Founded | 2002 |
---|---|
Founders | Gerry Boccarossa and Joseph Zanga |
Type | 501(c)(3) |
47-0886878 | |
Location | |
Members | slightly more than 700 [1] |
Revenue (2022) | $178,000 |
Expenses (2022) | $143,000 |
Website | www |
The American College of Pediatricians (ACPeds) is a socially conservative advocacy group of pediatricians and other healthcare professionals in the United States, founded in 2002. [1] [2] The group advocates in favor of abstinence-only sex education and advocates against vaccine mandates, abortion rights and rights for LGBT people, and promotes conversion therapy. [3] [1] [4] As of 2022, its membership has been reported at about 700 physicians. [5] [6] [1] Despite their name, ACPeds is not a college and does not confer degrees.
The organization's view on the relevance of sexual orientation to parenting differs from the position of the American Academy of Pediatrics, which holds that there is no connection between orientation and the ability to be a good parent and to raise healthy and well-adjusted children. [6] [7] [8] ACPeds has been listed as a hate group by the Southern Poverty Law Center for pushing "anti-LGBTQ junk science". [3] A number of mainstream researchers, including the director of the US National Institutes of Health, have accused ACPeds of misusing or mischaracterizing their work to advance ACPeds' political agenda. [9] [10] ACPeds has also been criticized for their professional sounding name which some have said is intended to mislead people into thinking they are a professional medical organization or mistake them for the similar sounding American Academy of Pediatrics. [11]
The group was founded in 2002 by a group of pediatricians, including Joseph Zanga, a past president of the American Academy of Pediatrics (AAP), as a protest against the AAP's support for adoption by gay couples. [9] [5] In 2005, The Boston Globe noted that ACPeds was being used as a counterpoint to anything the AAP said despite it being run by one employee at the time. [5] Between 2013 and 2017, ACPeds distributed over 10,000 mailers to doctors as a recruitment strategy. [1]
In 2012, the SPLC estimated the ACPeds membership at "no more than 200". [12] In 2016 ACPeds reported its membership at "over 500 physicians and other healthcare professionals", [13] [6] while leaked internal documents in 2023 identified approximately 1,200 current and former members with about 700 active. [1] The ACPeds is currently led by its president, Quentin Van Meter. [14]
ACPeds strongly opposes gay marriage, gay adoption and gay parenting and has submitted several Amicus Briefs opposing them. [15] [16] [17] They also support conversion therapy for gay youth. [18]

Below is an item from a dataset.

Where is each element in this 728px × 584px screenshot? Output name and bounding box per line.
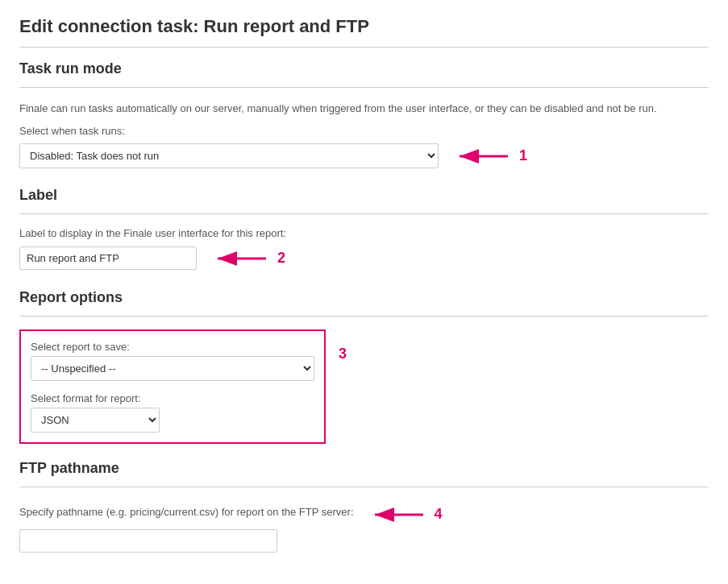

ACPeds has vehemently criticized the American Psychological Association as a "gay-affirming program" that "devalues self-restraint" and supports "a child's autonomy from the authority of both family and religion, and from the limits and norms these institutions place on children". [12]
ACPeds has also strongly opposed gender-affirming medical care for transgender children. [19]

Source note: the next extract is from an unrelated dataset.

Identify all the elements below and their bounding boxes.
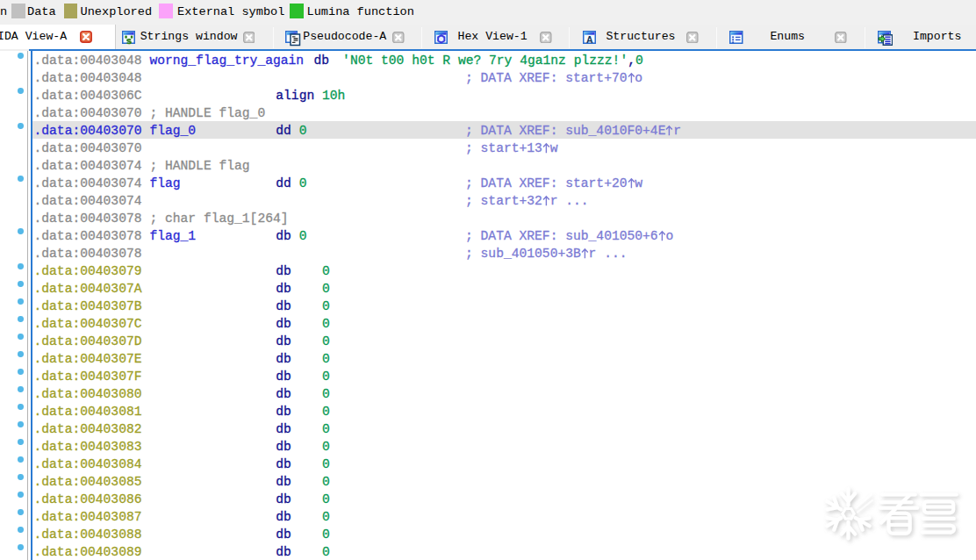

In response to the publication by the American Academy of Pediatrics of Just the Facts, a handbook on teen sexual orientation aimed at a school audience, ACPeds issued its own publication, Facts About Youth, in March 2010. [9] Facts About Youth, along with a cover letter, was mailed to 14,800 school superintendents. Facts About Youth was challenged as not acknowledging "the scientific and medical evidence regarding sexual orientation, sexual identity, sexual health, or effective health education" by the American Academy of Pediatrics. [20]
The ACPeds letter to the superintendents primarily addressed same-sex attraction, and recommended that "well-intentioned but misinformed school personnel" who encourage students to "come out as gay" and affirm them as such may lead the students into "harmful homosexual behaviors that they otherwise would not pursue". The ACPeds letter to the superintendents also stated that gender dysphoria will typically disappear by puberty "if the behavior is not reinforced" and similarly alleged that "most students (over 85 percent) with same-sex attractions will ultimately adopt a heterosexual orientation if not otherwise encouraged." [21] [22]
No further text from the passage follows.